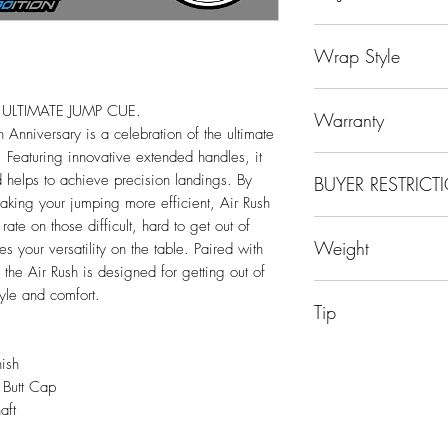
Uni-Loc® Steel-Lite
Wrap Style
Sport Wrap
ULTIMATE JUMP CUE.
Warranty
 Anniversary is a celebration of the ultimate
Featuring innovative extended handles, it
Limited Lifetime Manu
nd helps to achieve precision landings. By
BUYER RESTRICT
king your jumping more efficient, Air Rush
ate on those difficult, hard to get out of
Due to Manufacturer's
Weight
es your versatility on the table. Paired with
Predator items to the 
China, Denmark, Finl
 the Air Rush is designed for getting out of
19oz
Italy, Japan, Korea,
tyle and comfort.
Tip
Norway, Philippines,
Sweden and UAE.
14mm Phenolic with 
ish
 Butt Cap
aft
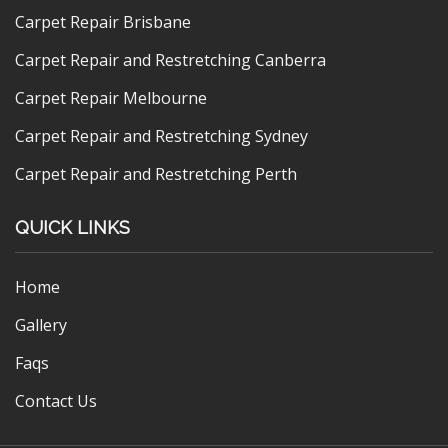
Carpet Repair Brisbane
Carpet Repair and Restretching Canberra
Carpet Repair Melbourne
Carpet Repair and Restretching Sydney
Carpet Repair and Restretching Perth
QUICK LINKS
Home
Gallery
Faqs
Contact Us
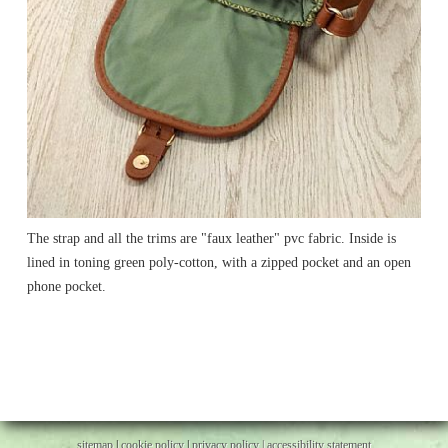
The strap and all the trims are "faux leather" pvc fabric. Inside is
lined in toning green poly-cotton, with a zipped pocket and an open
phone pocket.
sitemap
|
cookie policy
|
privacy policy |
accessibility statement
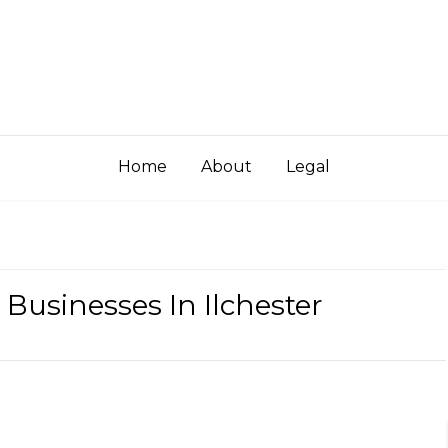
Home
About
Legal
 Businesses In Ilchester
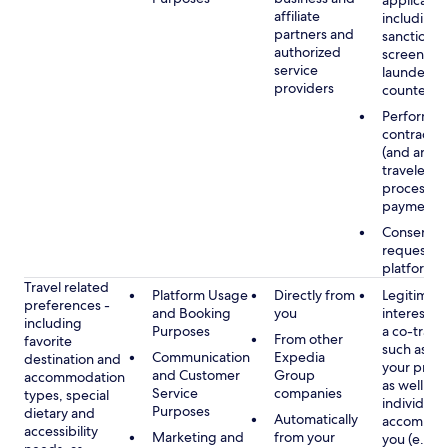
applicable
affiliate
including
partners and
sanctions
authorized
screening
service
launderin
providers
counterte
Performan
contract w
(and any c
traveler), 
processin
payments
Consent, 
requested
platform
Travel related
Platform Usage
Directly from
Legitimate
preferences -
and Booking
you
interest (o
including
Purposes
a co-travel
From other
favorite
such as ho
Communication
Expedia
destination and
your prefe
and Customer
Group
accommodation
as well as 
Service
companies
types, special
individuals
Purposes
dietary and
Automatically
accompan
accessibility
Marketing and
from your
you (e.g., 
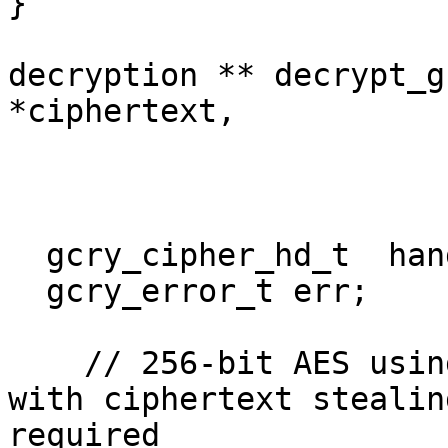
}

decryption ** decrypt_g
*ciphertext,

			     unsigned char *key,
			     unsigned char *iv){
  gcry_cipher_hd_t  handle;

  gcry_error_t err;

    // 256-bit AES using cipher-block chaining; 
with ciphertext stealin
required
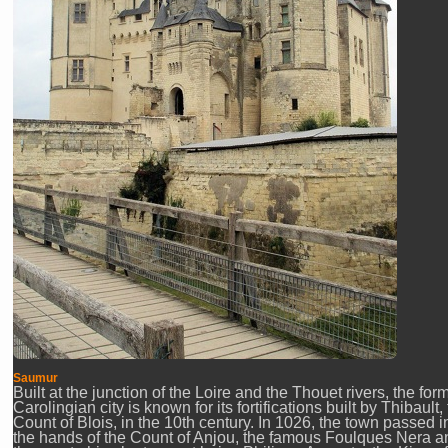
Saumur
Built at the junction of the Loire and the Thouet rivers, the for
Carolingian city is known for its fortifications built by Thibault,
Count of Blois, in the 10th century. In 1026, the town passed i
the hands of the Count of Anjou, the famous Foulques Nera a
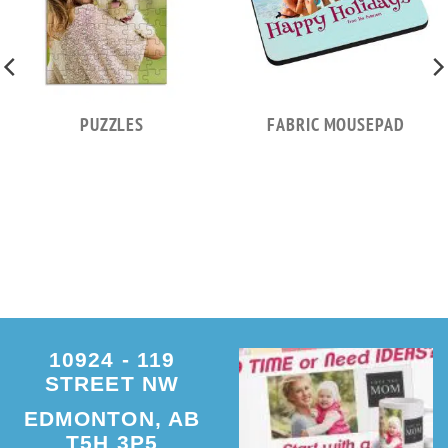
PUZZLES
FABRIC MOUSEPAD
10924 - 119
STREET NW
EDMONTON, AB
T5H 3P5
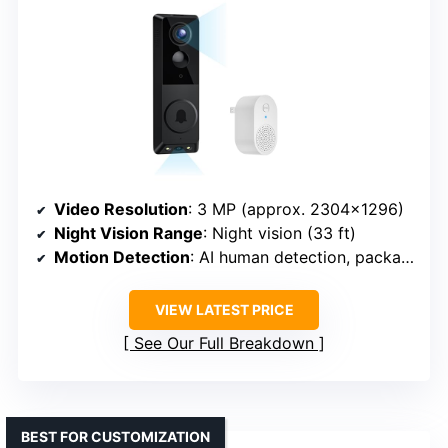
Video Resolution
: 3 MP (approx. 2304×1296)
Night Vision Range
: Night vision (33 ft)
Motion Detection
: AI human detection, package detection
VIEW LATEST PRICE
See Our Full Breakdown
BEST FOR CUSTOMIZATION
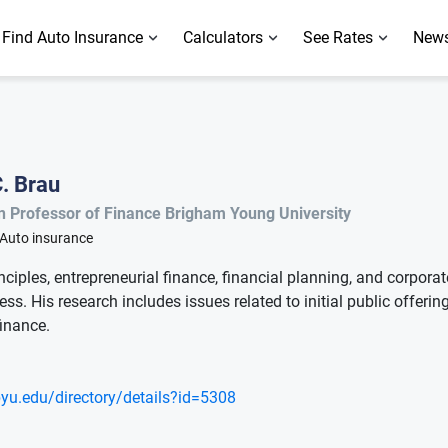
Find Auto Insurance
Calculators
See Rates
News
. Brau
n Professor of Finance Brigham Young University
Auto insurance
nciples, entrepreneurial finance, financial planning, and corpor
ss. His research includes issues related to initial public offering
finance.
.byu.edu/directory/details?id=5308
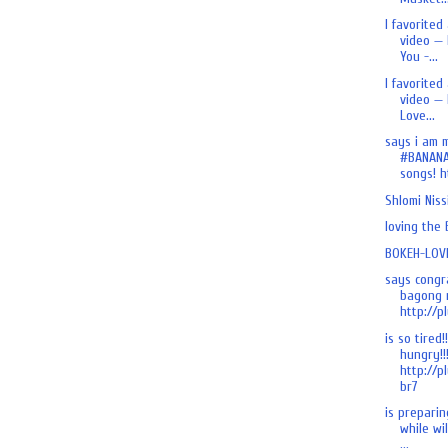
I favorited
video — 
You -...
I favorited
video — 
Love...
says i am 
#BANANA
songs! ht
Shlomi Nis
loving the
BOKEH-LOVE
says congr
bagong n
http://pl
is so tired!
hungry!!
http://p
br7
is preparing
while wi
...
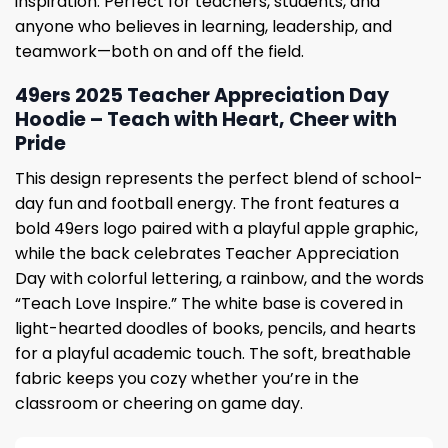
inspiration. Perfect for teachers, students, and
anyone who believes in learning, leadership, and
teamwork—both on and off the field.
49ers 2025 Teacher Appreciation Day
Hoodie – Teach with Heart, Cheer with
Pride
This design represents the perfect blend of school-
day fun and football energy. The front features a
bold 49ers logo paired with a playful apple graphic,
while the back celebrates Teacher Appreciation
Day with colorful lettering, a rainbow, and the words
“Teach Love Inspire.” The white base is covered in
light-hearted doodles of books, pencils, and hearts
for a playful academic touch. The soft, breathable
fabric keeps you cozy whether you’re in the
classroom or cheering on game day.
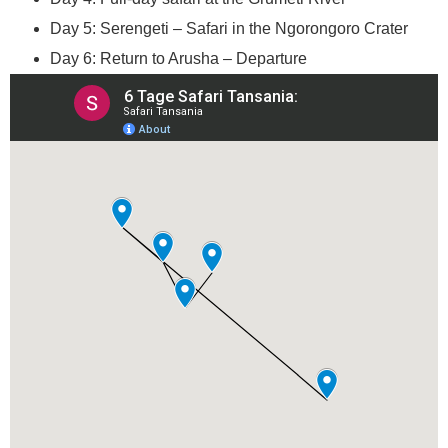
Day 5: Serengeti – Safari in the Ngorongoro Crater
Day 6: Return to Arusha – Departure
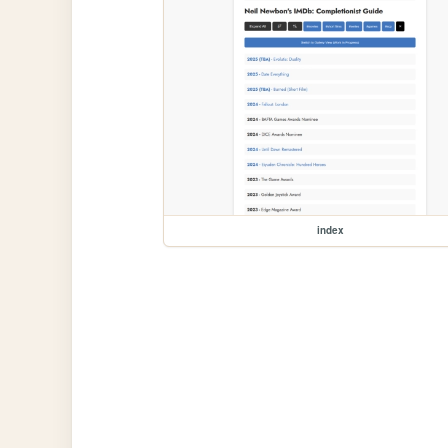
index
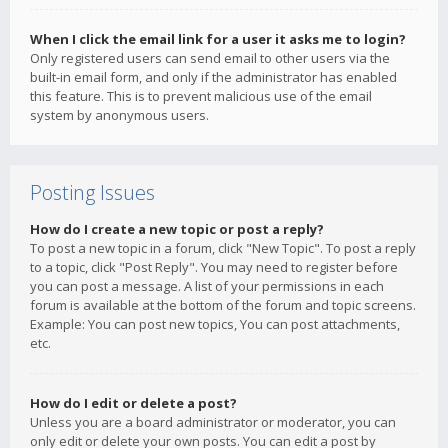
When I click the email link for a user it asks me to login?
Only registered users can send email to other users via the
built-in email form, and only if the administrator has enabled
this feature. This is to prevent malicious use of the email
system by anonymous users.
Posting Issues
How do I create a new topic or post a reply?
To post a new topic in a forum, click "New Topic". To post a reply
to a topic, click "Post Reply". You may need to register before
you can post a message. A list of your permissions in each
forum is available at the bottom of the forum and topic screens.
Example: You can post new topics, You can post attachments,
etc.
How do I edit or delete a post?
Unless you are a board administrator or moderator, you can
only edit or delete your own posts. You can edit a post by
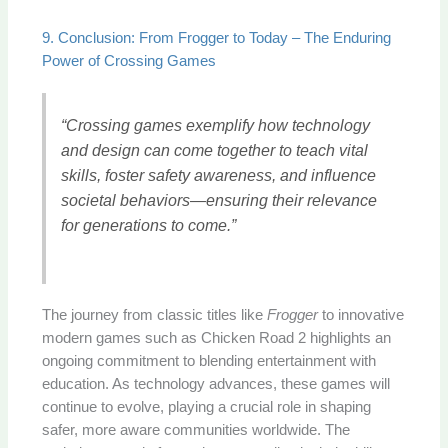
9. Conclusion: From Frogger to Today – The Enduring
Power of Crossing Games
“Crossing games exemplify how technology
and design can come together to teach vital
skills, foster safety awareness, and influence
societal behaviors—ensuring their relevance
for generations to come.”
The journey from classic titles like
Frogger
to innovative
modern games such as Chicken Road 2 highlights an
ongoing commitment to blending entertainment with
education. As technology advances, these games will
continue to evolve, playing a crucial role in shaping
safer, more aware communities worldwide. The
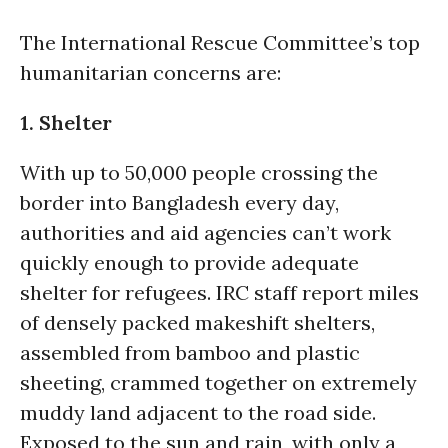
The International Rescue Committee’s top
humanitarian concerns are:
1. Shelter
With up to 50,000 people crossing the
border into Bangladesh every day,
authorities and aid agencies can’t work
quickly enough to provide adequate
shelter for refugees. IRC staff report miles
of densely packed makeshift shelters,
assembled from bamboo and plastic
sheeting, crammed together on extremely
muddy land adjacent to the road side.
Exposed to the sun and rain, with only a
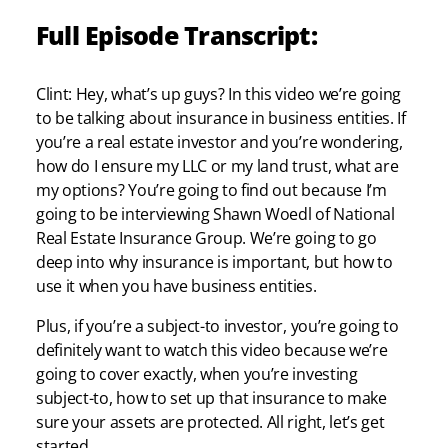
Full Episode Transcript:
Clint: Hey, what’s up guys? In this video we’re going
to be talking about insurance in business entities. If
you’re a real estate investor and you’re wondering,
how do I ensure my LLC or my land trust, what are
my options? You’re going to find out because I’m
going to be interviewing Shawn Woedl of National
Real Estate Insurance Group. We’re going to go
deep into why insurance is important, but how to
use it when you have business entities.
Plus, if you’re a subject-to investor, you’re going to
definitely want to watch this video because we’re
going to cover exactly, when you’re investing
subject-to, how to set up that insurance to make
sure your assets are protected. All right, let’s get
started.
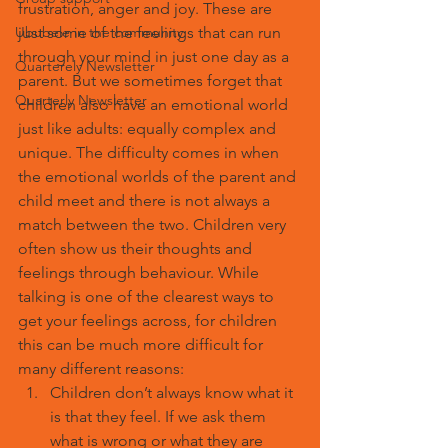
frustration, anger and joy. These are 
Ububele in the community
just some of the feelings that can run 
through your mind in just one day as a 
Quarterely Newsletter
parent. But we sometimes forget that 
Quarterly Newsletter
children also have an emotional world 
just like adults: equally complex and 
unique. The difficulty comes in when 
the emotional worlds of the parent and 
child meet and there is not always a 
match between the two. Children very 
often show us their thoughts and 
feelings through behaviour. While 
talking is one of the clearest ways to 
get your feelings across, for children 
this can be much more difficult for 
many different reasons:
Children don’t always know what it 
is that they feel. If we ask them 
what is wrong or what they are 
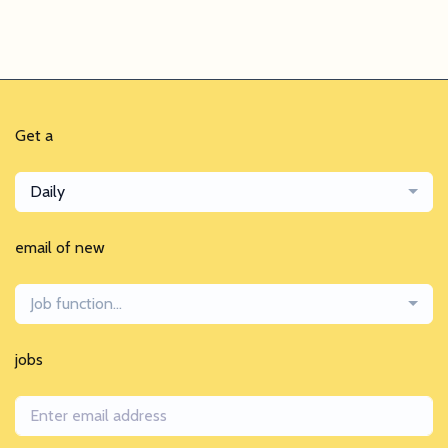
Get a
Daily
email of new
Job function...
jobs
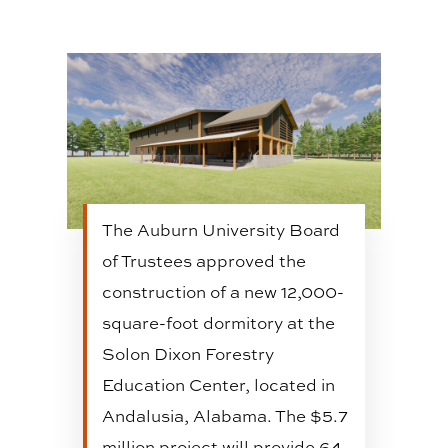
The Auburn University Board
of Trustees approved the
construction of a new 12,000-
square-foot dormitory at the
Solon Dixon Forestry
Education Center, located in
Andalusia, Alabama. The $5.7
million project will provide 64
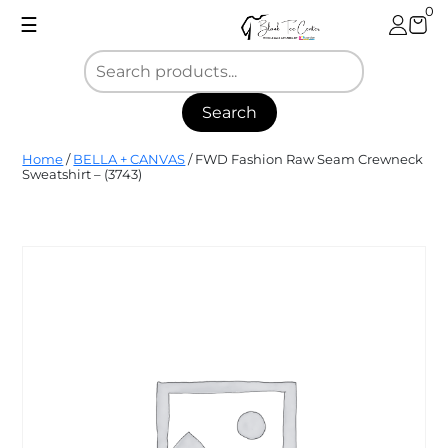
Skip
0
☰
to
content
Search
Blank
Home
/
BELLA + CANVAS
/ FWD Fashion Raw Seam Crewneck
Tee
Sweatshirt – (3743)
Center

*Assignment*.
Within the entries above, find the string "their" and return each line that holds it.

*The answer*.
societal behaviors—ensuring their relevance
often show us their thoughts and 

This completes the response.